# [INFORMATION SUPPLIED]
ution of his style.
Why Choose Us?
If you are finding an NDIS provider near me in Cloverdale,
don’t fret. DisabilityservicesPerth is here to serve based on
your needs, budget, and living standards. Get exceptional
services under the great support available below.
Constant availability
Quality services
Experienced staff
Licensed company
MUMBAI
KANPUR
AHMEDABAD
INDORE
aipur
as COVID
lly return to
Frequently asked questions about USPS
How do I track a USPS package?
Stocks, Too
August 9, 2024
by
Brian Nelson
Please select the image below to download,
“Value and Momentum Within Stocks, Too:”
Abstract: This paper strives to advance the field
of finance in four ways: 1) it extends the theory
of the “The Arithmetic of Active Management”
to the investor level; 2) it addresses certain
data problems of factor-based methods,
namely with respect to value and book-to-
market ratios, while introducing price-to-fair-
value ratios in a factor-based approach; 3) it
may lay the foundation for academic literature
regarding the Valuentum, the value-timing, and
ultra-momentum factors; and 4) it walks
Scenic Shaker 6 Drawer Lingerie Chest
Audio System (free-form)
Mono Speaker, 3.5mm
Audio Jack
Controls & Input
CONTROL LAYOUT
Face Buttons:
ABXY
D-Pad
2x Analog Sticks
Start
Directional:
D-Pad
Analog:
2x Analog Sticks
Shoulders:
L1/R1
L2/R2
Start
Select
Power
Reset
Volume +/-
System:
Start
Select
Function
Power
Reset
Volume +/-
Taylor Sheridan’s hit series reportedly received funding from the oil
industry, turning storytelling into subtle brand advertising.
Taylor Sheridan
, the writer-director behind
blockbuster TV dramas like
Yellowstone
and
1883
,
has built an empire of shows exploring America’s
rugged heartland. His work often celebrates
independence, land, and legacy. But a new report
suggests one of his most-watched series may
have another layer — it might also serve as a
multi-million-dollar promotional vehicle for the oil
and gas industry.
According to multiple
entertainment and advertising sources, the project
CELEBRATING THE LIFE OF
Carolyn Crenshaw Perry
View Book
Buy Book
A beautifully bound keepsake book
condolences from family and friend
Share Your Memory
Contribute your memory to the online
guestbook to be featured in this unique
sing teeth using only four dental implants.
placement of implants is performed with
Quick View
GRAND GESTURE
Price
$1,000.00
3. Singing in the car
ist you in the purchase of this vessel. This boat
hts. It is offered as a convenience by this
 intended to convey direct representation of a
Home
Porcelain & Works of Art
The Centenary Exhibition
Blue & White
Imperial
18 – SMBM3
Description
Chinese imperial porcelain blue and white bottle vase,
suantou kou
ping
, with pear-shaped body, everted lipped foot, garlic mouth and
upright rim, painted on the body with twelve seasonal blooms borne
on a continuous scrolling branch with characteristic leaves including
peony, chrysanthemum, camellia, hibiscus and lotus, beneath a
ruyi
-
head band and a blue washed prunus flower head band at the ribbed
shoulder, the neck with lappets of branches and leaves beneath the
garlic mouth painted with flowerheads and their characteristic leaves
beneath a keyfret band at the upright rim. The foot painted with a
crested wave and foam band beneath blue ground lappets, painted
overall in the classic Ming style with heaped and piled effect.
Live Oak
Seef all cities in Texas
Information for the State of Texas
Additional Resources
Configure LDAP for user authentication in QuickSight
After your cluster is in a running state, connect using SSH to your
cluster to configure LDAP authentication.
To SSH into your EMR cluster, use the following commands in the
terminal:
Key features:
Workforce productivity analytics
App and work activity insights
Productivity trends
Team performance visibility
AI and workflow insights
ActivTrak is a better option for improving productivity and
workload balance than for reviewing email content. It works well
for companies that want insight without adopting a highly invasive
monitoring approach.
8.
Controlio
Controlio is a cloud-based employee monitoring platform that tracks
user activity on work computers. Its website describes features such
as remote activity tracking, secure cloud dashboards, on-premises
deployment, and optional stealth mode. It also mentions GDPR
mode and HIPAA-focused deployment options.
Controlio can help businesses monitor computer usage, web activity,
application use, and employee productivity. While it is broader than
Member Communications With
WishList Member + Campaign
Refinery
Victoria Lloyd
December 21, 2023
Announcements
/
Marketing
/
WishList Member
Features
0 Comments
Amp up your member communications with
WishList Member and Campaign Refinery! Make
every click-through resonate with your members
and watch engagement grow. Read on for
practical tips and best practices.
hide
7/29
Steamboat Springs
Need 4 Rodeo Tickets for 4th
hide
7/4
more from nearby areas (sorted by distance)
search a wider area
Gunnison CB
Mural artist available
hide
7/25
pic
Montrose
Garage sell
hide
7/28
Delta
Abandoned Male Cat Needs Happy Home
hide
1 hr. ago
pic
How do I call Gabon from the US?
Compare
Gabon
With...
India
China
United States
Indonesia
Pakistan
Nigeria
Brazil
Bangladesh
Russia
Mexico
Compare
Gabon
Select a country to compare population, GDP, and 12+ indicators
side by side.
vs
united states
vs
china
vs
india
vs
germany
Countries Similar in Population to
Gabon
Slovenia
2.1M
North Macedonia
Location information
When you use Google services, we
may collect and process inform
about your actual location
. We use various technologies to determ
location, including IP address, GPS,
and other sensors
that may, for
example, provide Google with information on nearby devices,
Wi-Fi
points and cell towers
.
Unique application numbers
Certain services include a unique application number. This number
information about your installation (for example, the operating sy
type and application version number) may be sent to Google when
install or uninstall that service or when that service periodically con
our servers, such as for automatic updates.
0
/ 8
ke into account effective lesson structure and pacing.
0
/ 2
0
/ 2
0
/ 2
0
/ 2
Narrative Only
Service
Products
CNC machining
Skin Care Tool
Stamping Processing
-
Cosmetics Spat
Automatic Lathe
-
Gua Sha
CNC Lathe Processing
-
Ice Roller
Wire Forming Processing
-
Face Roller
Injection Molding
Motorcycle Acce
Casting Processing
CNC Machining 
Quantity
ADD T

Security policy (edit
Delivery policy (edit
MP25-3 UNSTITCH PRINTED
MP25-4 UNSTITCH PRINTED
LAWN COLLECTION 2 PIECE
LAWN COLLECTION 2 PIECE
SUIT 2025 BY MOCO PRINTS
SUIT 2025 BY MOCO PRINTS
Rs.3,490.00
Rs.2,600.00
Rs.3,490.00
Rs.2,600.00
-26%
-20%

# [AIM OF THE EXERCISE]
Among the lines above, find the one with "Controlio can help" and the one with "Certain services include". Quote both and everything between them, exactly.

# [SOLUTION TO THIS TASK]
Controlio can help businesses monitor computer usage, web activity,
application use, and employee productivity. While it is broader than
Member Communications With
WishList Member + Campaign
Refinery
Victoria Lloyd
December 21, 2023
Announcements
/
Marketing
/
WishList Member
Features
0 Comments
Amp up your member communications with
WishList Member and Campaign Refinery! Make
every click-through resonate with your members
and watch engagement grow. Read on for
practical tips and best practices.
hide
7/29
Steamboat Springs
Need 4 Rodeo Tickets for 4th
hide
7/4
more from nearby areas (sorted by distance)
search a wider area
Gunnison CB
Mural artist available
hide
7/25
pic
Montrose
Garage sell
hide
7/28
Delta
Abandoned Male Cat Needs Happy Home
hide
1 hr. ago
pic
How do I call Gabon from the US?
Compare
Gabon
With...
India
China
United States
Indonesia
Pakistan
Nigeria
Brazil
Bangladesh
Russia
Mexico
Compare
Gabon
Select a country to compare population, GDP, and 12+ indicators
side by side.
vs
united states
vs
china
vs
india
vs
germany
Countries Similar in Population to
Gabon
Slovenia
2.1M
North Macedonia
Location information
When you use Google services, we
may collect and process inform
about your actual location
. We use various technologies to determ
location, including IP address, GPS,
and other sensors
that may, for
example, provide Google with information on nearby devices,
Wi-Fi
points and cell towers
.
Unique application numbers
Certain services include a unique application number. This number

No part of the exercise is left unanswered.